What to produce — Would you write out every record that follows exactly, with the pictures left out?
--- START ---
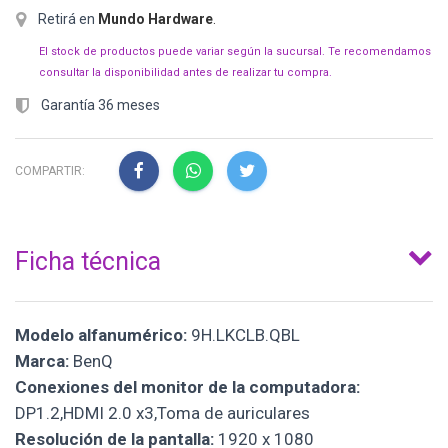
Retirá en
Mundo Hardware
.
El stock de productos puede variar según la sucursal. Te recomendamos
consultar la disponibilidad antes de realizar tu compra.
Garantía 36 meses
COMPARTIR:
Ficha técnica
Modelo alfanumérico:
9H.LKCLB.QBL
Marca:
BenQ
Conexiones del monitor de la computadora:
DP1.2,HDMI 2.0 x3,Toma de auriculares
Resolución de la pantalla:
1920 x 1080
--- END ---
Output for this task —
Retirá en
Mundo Hardware
.
El stock de productos puede variar según la sucursal. Te recomendamos
consultar la disponibilidad antes de realizar tu compra.
Garantía 36 meses
COMPARTIR:
Ficha técnica
Modelo alfanumérico:
9H.LKCLB.QBL
Marca:
BenQ
Conexiones del monitor de la computadora:
DP1.2,HDMI 2.0 x3,Toma de auriculares
Resolución de la pantalla:
1920 x 1080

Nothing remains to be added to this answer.